Two eight-year-old ethnic Pa-O boys were killed on Sunday in Si Sai Township, southern Shan State when a member of the local militia force, the Pa-O National Army (PNA), shot them allegedly on mistaken identity.
Phra Khun Sein, village leader of Lon Pho Village where the incident took place, told The Irrawaddy on Wednesday that a member of the PNA shot the boys and that the organization had already paid compensation to their families.
“He drank alcohol first. Then he went to the monastery when he was drunk. He went crazy. He says he [thought he] saw his enemies coming so he shot two boys who were asleep in their room,” said Phra Khun Sein.
A Buddhist monk from the monastery tried to stop the gunman, telling him that there are no enemies in the monastery, he added.
The two boys were studying at the monastery, and both were shot on the head. The funeral is being held on Wednesday, according to Phra Khun Sein.
Si Sai Township is located in the Pa-O Self-Administered Zone in southern Shan State and the PNA control the area which is under the command of the Myanmar military.
Khun Si Thu, a rights activist from Taunggyi, the capital of Shan State, said that his organization, Kaung Yaw Youth, plan to issue a statement condemning the killing.
The abbot of the monastery where they killings took place had previously declared a village-wide ban on drinking alcohol. However, the gunman got drunk and he went to make a problem for the abbot, according to Khun Si Thu.

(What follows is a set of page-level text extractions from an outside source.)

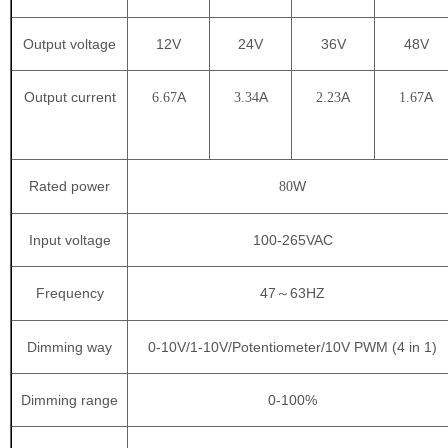
Output voltage
12V
24V
36V
48V
Output current
A
A
A
A
6.67
3.34
2.23
1.67
Rated power
W
80
Input voltage
100-265VAC
Frequency
47
63HZ
～
Dimming way
0-10V/1-10V/Potentiometer/10V PWM (4 in 1)
Dimming range
0-100%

The PNA paid a total of 16 million kyats in compensation to the victims’ families, according to Khun Si Thu and confirmed by Phra Khun Sein.
The incident has been officially declared an accident but the compensation agreement documents have been widely shared on social media by groups condemning the murders, including by Pa’O Youths Voice, an online media group which focuses on news from the Pa-O community.
On the group’s Facebook page, they questioned how it could have been an accident if the killer came to the monastery to kill the boys.
When The Irrawaddy called Col. Khun Zaw Pyan, an information officer for the PNA, for his comments on the incident, he did not answer the phone. The PNA previously served as the armed wing of the Pa-O National Organization (PNO), but since the armed group agreed to a ceasefire with the Myanmar military regime in 1991, they have been serving as a local militia acting as a security force in the Pa-O Self-Administered Zone. The PNA is led by U Aung Kham Hti, the patron and former chairman of the PNO.